Systematic Explorations for Data-Efficient LLM Training

Li, Jeffrey

Systematic Explorations for Data-Efficient LLM Training

Files

Li_washington_0250E_29199.pdf (9.11 MB)

Date

2026-04-20

Authors

Li, Jeffrey

Abstract

Large language models (LLMs) have demonstrated remarkable performance across many downstream domains. When training these models, the first phase of pretraining involves learning to predict the next token across massive amounts of web-scale text data. While the ever-increasing scale of pretraining gives models a crucial foundation of knowledge and skills, it also comes with extremely high costs, constraining both achievable performance (within practical compute budgets) and amenability to scientific study. In this dissertation, we discuss our work along two key directions for more data-efficient LLM pretraining.
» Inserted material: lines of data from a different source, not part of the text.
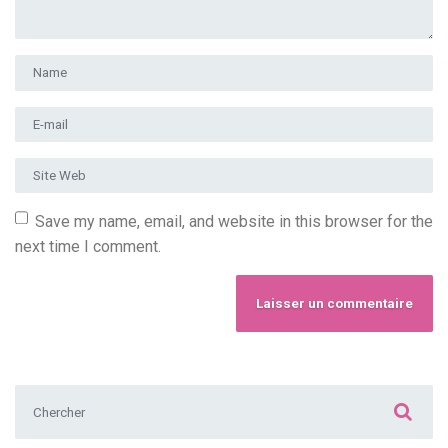
Prénom et nom
*
Adresse e-mail
*
Site Web
Save my name, email, and website in this browser for the
next time I comment.
Chercher :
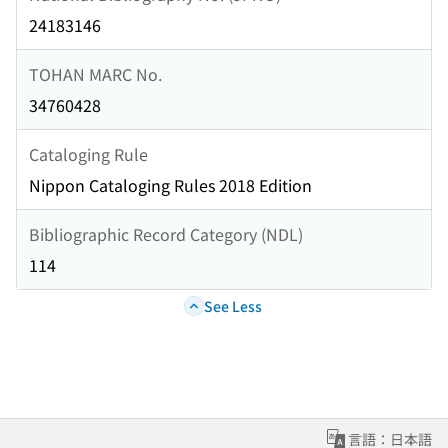
24183146
TOHAN MARC No.
34760428
Cataloging Rule
Nippon Cataloging Rules 2018 Edition
Bibliographic Record Category (NDL)
114
See Less
言語：日本語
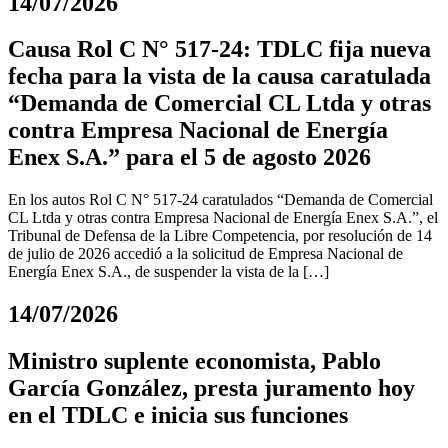
14/07/2026
Causa Rol C N° 517-24: TDLC fija nueva
fecha para la vista de la causa caratulada
“Demanda de Comercial CL Ltda y otras
contra Empresa Nacional de Energía
Enex S.A.” para el 5 de agosto 2026
En los autos Rol C N° 517-24 caratulados “Demanda de Comercial
CL Ltda y otras contra Empresa Nacional de Energía Enex S.A.”, el
Tribunal de Defensa de la Libre Competencia, por resolución de 14
de julio de 2026 accedió a la solicitud de Empresa Nacional de
Energía Enex S.A., de suspender la vista de la […]
14/07/2026
Ministro suplente economista, Pablo
García González, presta juramento hoy
en el TDLC e inicia sus funciones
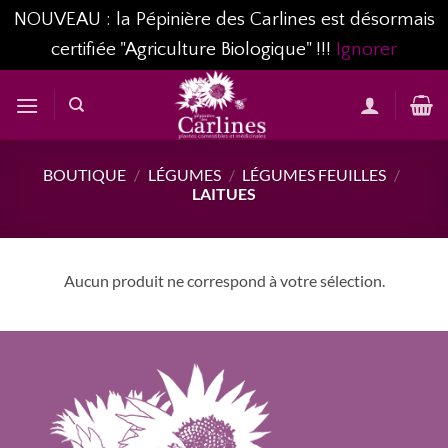
NOUVEAU : la Pépinière des Carlines est désormais
certifiée "Agriculture Biologique" !!!
Ignorer
Passer
au
contenu
BOUTIQUE
/
LÉGUMES
/
LÉGUMES FEUILLES
/
LAITUES
Aucun produit ne correspond à votre sélection.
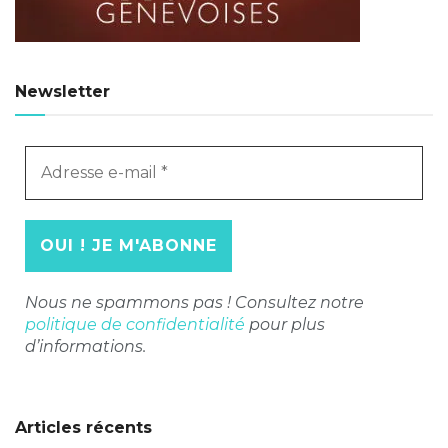
Newsletter
Adresse
e-
mail
*
Nous ne spammons pas ! Consultez notre
politique de confidentialité
pour plus
d’informations.
Articles récents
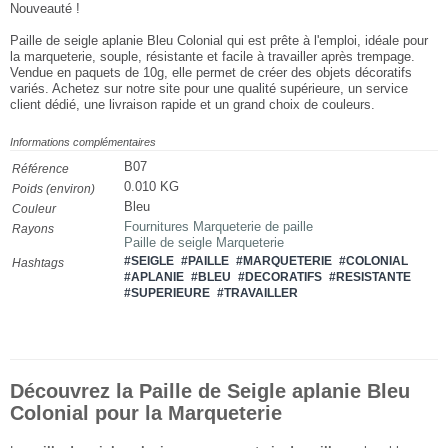
Nouveauté !
Paille de seigle aplanie Bleu Colonial qui est prête à l'emploi, idéale pour
la marqueterie, souple, résistante et facile à travailler après trempage.
Vendue en paquets de 10g, elle permet de créer des objets décoratifs
variés. Achetez sur notre site pour une qualité supérieure, un service
client dédié, une livraison rapide et un grand choix de couleurs.
Informations complémentaires
B07
Référence
0.010 KG
Poids (environ)
Bleu
Couleur
Fournitures Marqueterie de paille
Rayons
Paille de seigle Marqueterie
#SEIGLE
#PAILLE
#MARQUETERIE
#COLONIAL
Hashtags
#APLANIE
#BLEU
#DECORATIFS
#RESISTANTE
#SUPERIEURE
#TRAVAILLER
Découvrez la Paille de Seigle aplanie Bleu
Colonial pour la Marqueterie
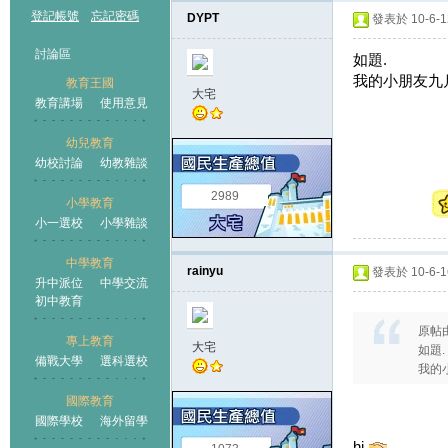
登記帳號
忘記密碼
DYPT
發表於 10-6-12
討論區
如題.
我的小朋友九
教育王國
大宅
教育講場
使用意見
幼兒教育
幼校討論
幼教雜談
王國
2989
小學教育
小一選校
小學雜談
中學教育
rainyu
發表於 10-6-16
升中派位
中學交流
初中教育
原帖
專上教育
大宅
如題.
備戰大學
選科選校
我的
國際教育
國際學校
海外留學
hi,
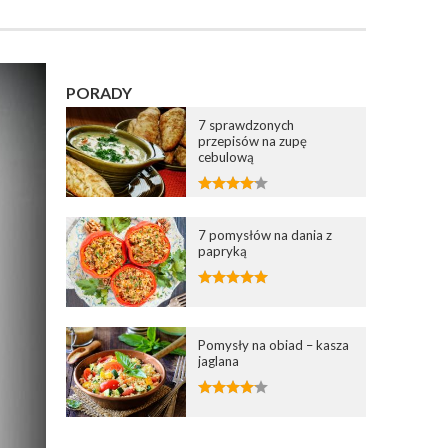
PORADY
7 sprawdzonych
przepisów na zupę
cebulową
7 pomysłów na dania z
papryką
Pomysły na obiad – kasza
jaglana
First, we study data curation, tackling the problem of how to best process and filter Internet data into usable training datasets. Second, we consider the question of how to best continually update models on new data as the world evolves over time. For both directions, we propose novel benchmark setups to systematically explore different strategies and highlight key challenges, ultimately resulting in interventions that offer significant efficiency gains. Beyond pretraining, we also examine the labeled data bottleneck when fine-tuning models for specific tasks. We investigate the intersection of programmatic weak supervision and semi-supervised learning, clarifying when and how the latter can further improve the labeling efficiency of the former. Collectively, these works aim to contribute to the broader effort of making LLM training a more effective and scientifically rigorous practice.